I have spoken to a few different PD’s about this one and many will disagree on the answer. On the one extreme is the thought that you should say your name every single break you do, give the listener a ‘real’ person to connect with. You can’t claim to have a friendship when both parties are nameless.
The other extreme is that while you should keep it regular you should also be kept minimal because overstating your name will get irritating and irrelevant for any listener but especially the core who already know who you are.
Well, I think that both of those arguments are correct and important. For true connection to happen the listener needs to know your name and to really feel like they can start to get to know you.

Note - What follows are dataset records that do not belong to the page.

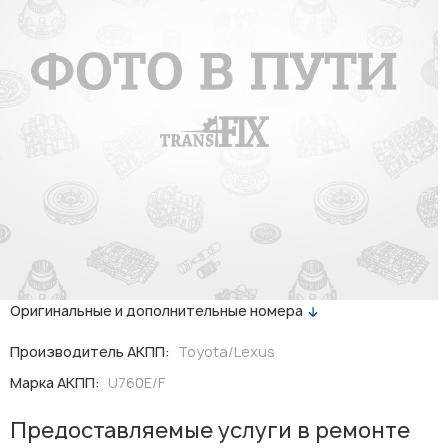
Оригинальные и дополнительные номера
Производитель АКПП:
Toyota/Lexus
Марка АКПП:
U760E/F
Предоставляемые услуги в ремонте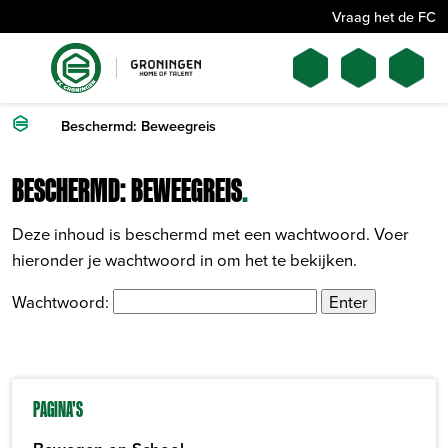
Vraag het de FC
Beschermd: Beweegreis
BESCHERMD: BEWEEGREIS
.
Deze inhoud is beschermd met een wachtwoord. Voer
hieronder je wachtwoord in om het te bekijken.
Wachtwoord:
PAGINA'S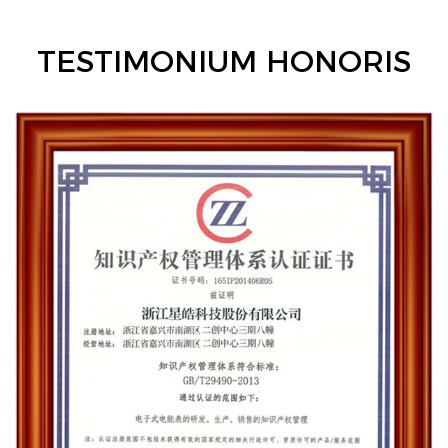
TESTIMONIUM HONORIS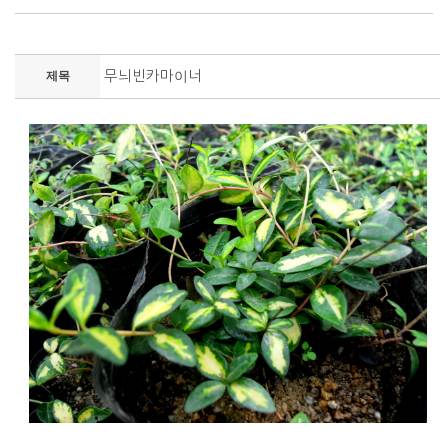
무늬빈카마이너
제목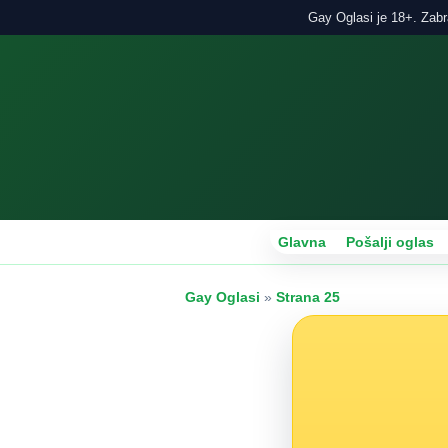
Gay Oglasi je 18+. Zabra
Glavna
Pošalji oglas
Gay Oglasi
»
Strana 25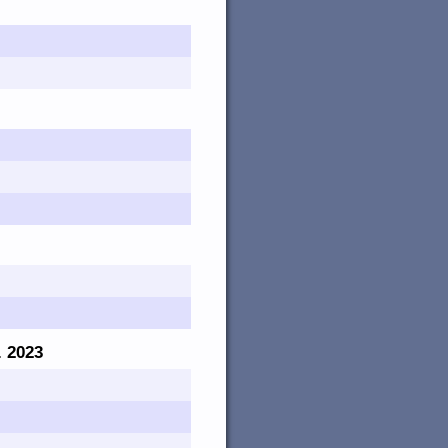
. 2023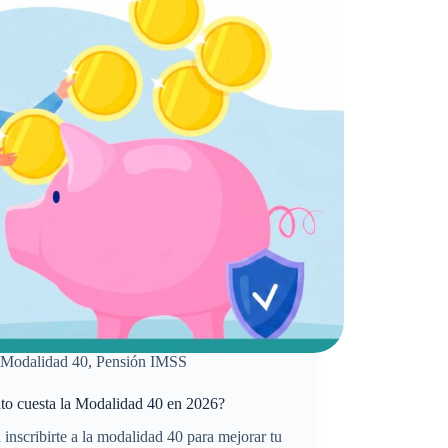
idad
?
Modalidad 40
,
Pensión IMSS
to cuesta la Modalidad 40 en 2026?
 inscribirte a la modalidad 40 para mejorar tu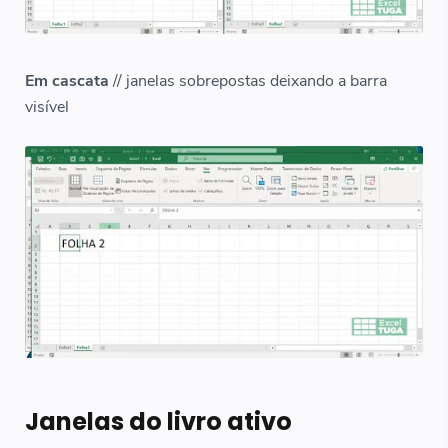
Em cascata
// janelas sobrepostas deixando a barra
visível
Janelas do livro ativo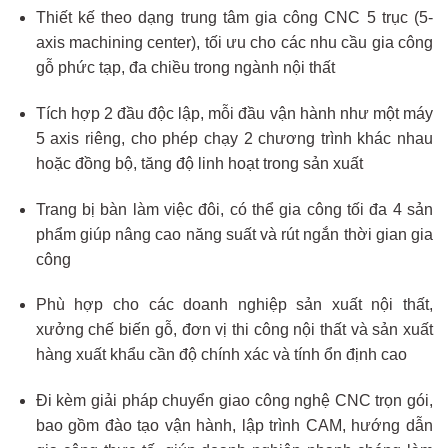
Thiết kế theo dạng trung tâm gia công CNC 5 trục (5-
axis machining center), tối ưu cho các nhu cầu gia công
gỗ phức tạp, đa chiều trong ngành nội thất
Tích hợp 2 đầu độc lập, mỗi đầu vận hành như một máy
5 axis riêng, cho phép chạy 2 chương trình khác nhau
hoặc đồng bộ, tăng độ linh hoạt trong sản xuất
Trang bị bàn làm việc đôi, có thể gia công tối đa 4 sản
phẩm giúp nâng cao năng suất và rút ngắn thời gian gia
công
Phù hợp cho các doanh nghiệp sản xuất nội thất,
xưởng chế biến gỗ, đơn vị thi công nội thất và sản xuất
hàng xuất khẩu cần độ chính xác và tính ổn định cao
Đi kèm giải pháp chuyển giao công nghệ CNC trọn gói,
bao gồm đào tạo vận hành, lập trình CAM, hướng dẫn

It doesn’t matter whether we are referring to a business, a work colleague, a neighbour, a romantic interest, or a radio announcer, the relationship quickly changes from the point of ‘name unknown’ to ‘name known’.
You simply don’t want to lose an opportunity to turn your relationship with your listener from an acquaintance -or worse yet, a voice- to a friend.
So to avoid annoyance yet maximise familiarity with your listener here are some tools you can use:
- Depending on your show and your PD’s thoughts imaging can carry your name so even when the mic is closed
- Naturally weave it into some breaks. For example, if you’re telling a story about how someone said, “What? Are you crazy?” Instead say, “What? Luke, are you crazy?” (this method can only be used sparingly)
- Use phoners: When you talk to a listener (or even the news person for that matter) on-air make sure you coach them to say your name. “What are you up to today Bill?”, “I’m just hanging with the family Luke”. You can do this one all day, multiples times every hour and there will be absolutely no annoyance level whatsoever.